Increasing access to toilets away from home is of benefit to all groups in society but it is especially crucial for those living with Crohn’s and ulcerative colitis, who have concerns about not reaching a toilet in time. Does the hon. Lady believe that other nations in the UK can learn from Welsh Labour’s Public Health (Wales) Bill, which treats access to toilets as a public health issue?
It certainly is a public health issue. In the first Parliament I was in, from 2005 to 2010, I was on the Select Committee on Communities and Local Government and we looked into the issue of toilet access. I do not think that much has improved since then and that was under a Labour Government. I am sorry to say that we have not made a lot of progress.

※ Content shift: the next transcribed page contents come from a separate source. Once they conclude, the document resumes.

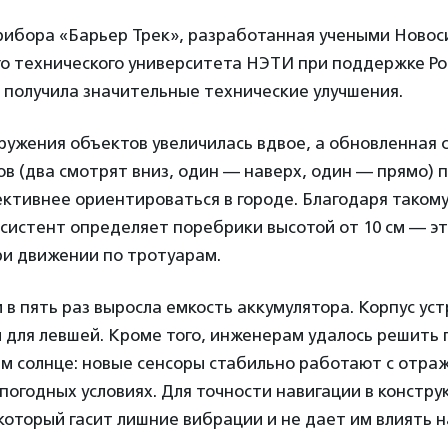
рибора «Барьер Трек», разработанная учеными Новос
о технического университета НЭТИ при поддержке Ро
 получила значительные технические улучшения.
ужения объектов увеличилась вдвое, а обновленная 
в (два смотрят вниз, один — наверх, один — прямо) 
ктивнее ориентироваться в городе. Благодаря таком
систент определяет поребрики высотой от 10 см — эт
ри движении по тротуарам.
 в пять раз выросла емкость аккумулятора. Корпус ус
и для левшей. Кроме того, инженерам удалось решить
ем солнце: новые сенсоры стабильно работают с отра
погодных условиях. Для точности навигации в констр
который гасит лишние вибрации и не дает им влиять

At the time, ordinary businesses were showing and displaying signs reading, “We welcome people using our public facilities.” The evidence that came out of that Communities and Local Government Committee report was that toilet provision was not just needed for people with things such as Crohn’s and colitis—there was a vast spectrum of other conditions for which people would welcome toilet provision, but that is for another debate.
It is very obvious that more focus on the cure and cause of IBD is urgently needed. I hope the Minister will give sufferers of this debilitating disease a cause for hope and a better future. I look forward to her answers—I hope she can give them today—to a large number of the questions that I have raised on behalf of those who have responded to the online debate and on behalf of the charity Crohn’s and Colitis UK, which is doing such a lot of good work. Look for the purple badge.